I’ve had to correct a false rumor several times in last few weeks, and even though I’ve been quoted by the press, have discussed the issue in my newsletters, on the radio, and during my Monday evening broadcast, I’m going to put it in black and white right here again. I do not support SB 92 or SB 112.
If you’re a gavel-to-gavel junkie, you didn’t need me to clarify this point as I’ve been quite clear in my questions and comments in the Senate Resources Committee in recent weeks.
When we have a federal administration interested in expanding responsible resource development in Alaska, in opening the door to more affordable natural gas, to paving the way for the mining of critical minerals and rare earth elements to eliminate the US’s dependency on China, we should be shouting from the rooftops we’re open for business.
Proposing new taxes and raising existing taxes on resource development is like putting up a “No Trespassing” sign. We don’t want you here. Go away. And, oh my goodness, when you don’t have a constitutional spending cap and a Sunset Commission and you’re proposing taxes, you might as well throw up another sign alongside it: “Dead End”.
“We should be working to increase our tax base not our taxes.”

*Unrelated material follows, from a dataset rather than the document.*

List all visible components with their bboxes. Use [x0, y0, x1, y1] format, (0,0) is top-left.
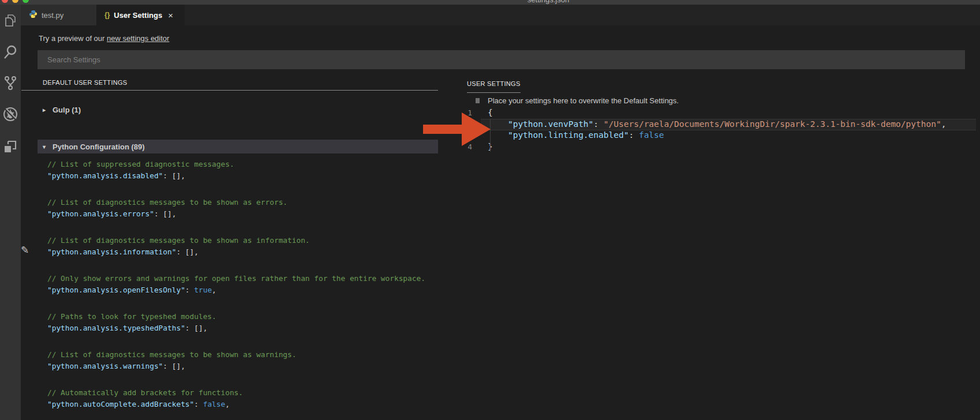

As I’ve said before and I’ll say it again: there couldn’t be a worse time for the legislature to be entertaining tax bills. We should be working to increase our tax base not our taxes. How do we increase our tax base? We roll out the welcome mat, we roll back barriers, we roll in business-friendly policies, and we roll away silly notions to bite the hand that feeds us.
‘Twas Intentional
Back in 1980 when the personal income tax was repealed in Alaska, not taxing S-corporations was an intentional decision. As private, independent businesses were (and are) core to Alaska’s private sector economy, lawmakers consciously and deliberately chose not to tax S-corps. Not instituting a corporate tax on S-corps in 1980 was not an oversight, not a mistake, not a loophole. Those who’ve been pushing a corporate tax on oil and gas S-corps the last few years have tried and will try to convince us otherwise. Just thought you’d like to know the real scoop.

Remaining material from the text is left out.